- **EXERCISE**:
Each record below should be output verbatim, without pictures.
━━━━━━━━━━
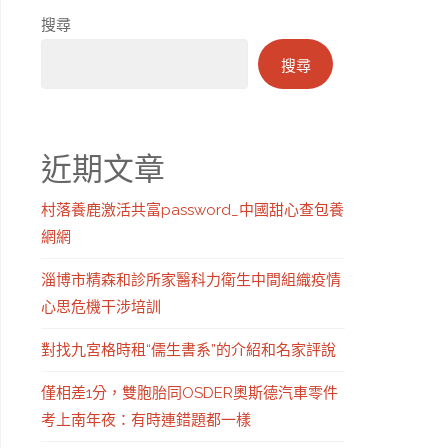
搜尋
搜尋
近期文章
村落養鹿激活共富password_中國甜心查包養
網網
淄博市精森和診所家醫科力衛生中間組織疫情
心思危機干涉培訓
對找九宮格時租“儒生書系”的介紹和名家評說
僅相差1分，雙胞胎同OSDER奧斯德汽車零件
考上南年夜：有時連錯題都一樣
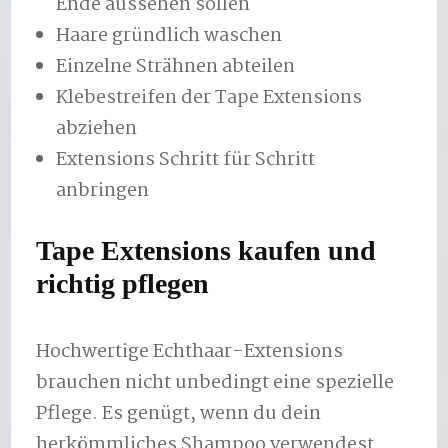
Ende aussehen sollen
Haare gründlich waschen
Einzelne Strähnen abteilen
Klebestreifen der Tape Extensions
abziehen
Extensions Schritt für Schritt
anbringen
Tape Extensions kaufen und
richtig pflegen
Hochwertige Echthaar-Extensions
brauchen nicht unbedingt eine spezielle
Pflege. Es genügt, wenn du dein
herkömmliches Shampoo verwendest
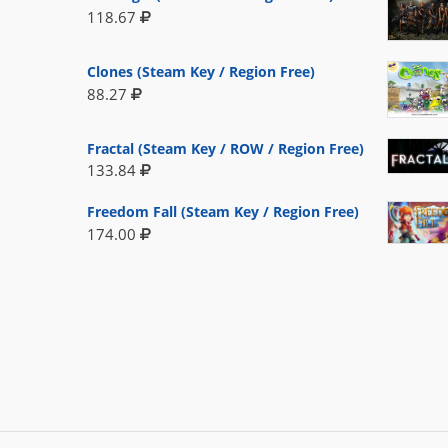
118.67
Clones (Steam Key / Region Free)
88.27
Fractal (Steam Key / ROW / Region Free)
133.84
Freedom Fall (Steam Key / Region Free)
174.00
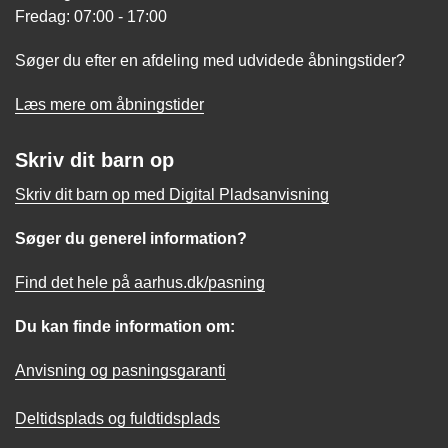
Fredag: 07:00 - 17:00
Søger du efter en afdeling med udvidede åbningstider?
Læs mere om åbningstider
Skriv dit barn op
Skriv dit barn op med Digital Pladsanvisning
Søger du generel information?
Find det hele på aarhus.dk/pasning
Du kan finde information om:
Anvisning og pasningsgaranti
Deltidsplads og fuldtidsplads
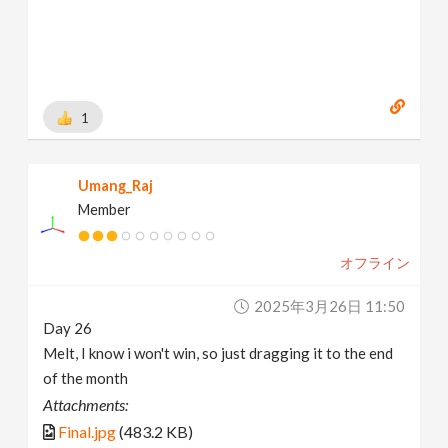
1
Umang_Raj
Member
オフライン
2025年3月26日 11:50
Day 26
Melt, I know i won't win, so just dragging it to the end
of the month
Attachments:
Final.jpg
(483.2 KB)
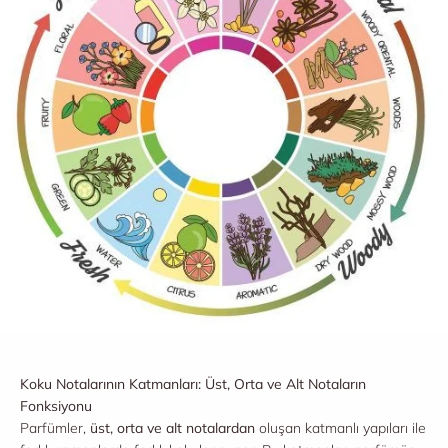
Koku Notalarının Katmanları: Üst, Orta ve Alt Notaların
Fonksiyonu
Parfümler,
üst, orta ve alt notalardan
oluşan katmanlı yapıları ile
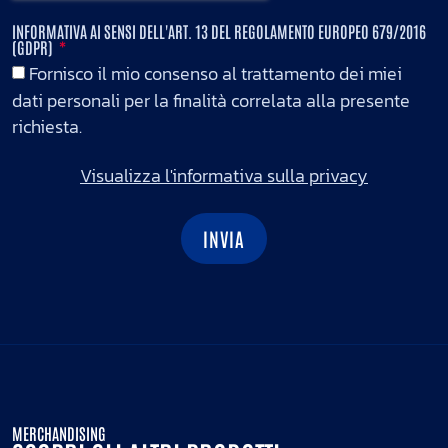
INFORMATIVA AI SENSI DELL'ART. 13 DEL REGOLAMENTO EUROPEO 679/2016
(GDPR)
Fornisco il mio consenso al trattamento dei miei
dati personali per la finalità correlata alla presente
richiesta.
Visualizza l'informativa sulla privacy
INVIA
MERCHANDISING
━━━━━━━━━━
- **ANSWER SECTION**:
搜尋
搜尋
近期文章
村落養鹿激活共富password_中國甜心查包養
網網
淄博市精森和診所家醫科力衛生中間組織疫情
心思危機干涉培訓
對找九宮格時租“儒生書系”的介紹和名家評說
僅相差1分，雙胞胎同OSDER奧斯德汽車零件
考上南年夜：有時連錯題都一樣
Ende aussehen sollen
Haare gründlich waschen
Einzelne Strähnen abteilen
Klebestreifen der Tape Extensions
abziehen
Extensions Schritt für Schritt
anbringen
Tape Extensions kaufen und
richtig pflegen
Hochwertige Echthaar-Extensions
brauchen nicht unbedingt eine spezielle
Pflege. Es genügt, wenn du dein
herkömmliches Shampoo verwendest
118.67
Clones (Steam Key / Region Free)
88.27
Fractal (Steam Key / ROW / Region Free)
133.84
Freedom Fall (Steam Key / Region Free)
174.00
Fredag: 07:00 - 17:00
Søger du efter en afdeling med udvidede åbningstider?
Læs mere om åbningstider
Skriv dit barn op
Skriv dit barn op med Digital Pladsanvisning
Søger du generel information?
Find det hele på aarhus.dk/pasning
Du kan finde information om:
Anvisning og pasningsgaranti
Deltidsplads og fuldtidsplads
1
Umang_Raj
Member
オフライン
2025年3月26日 11:50
Day 26
Melt, I know i won't win, so just dragging it to the end
of the month
Attachments:
Final.jpg
(483.2 KB)
Koku Notalarının Katmanları: Üst, Orta ve Alt Notaların
Fonksiyonu
Parfümler,
üst, orta ve alt notalardan
oluşan katmanlı yapıları ile
INFORMATIVA AI SENSI DELL'ART. 13 DEL REGOLAMENTO EUROPEO 679/2016
(GDPR)
Fornisco il mio consenso al trattamento dei miei
dati personali per la finalità correlata alla presente
richiesta.
Visualizza l'informativa sulla privacy
INVIA
MERCHANDISING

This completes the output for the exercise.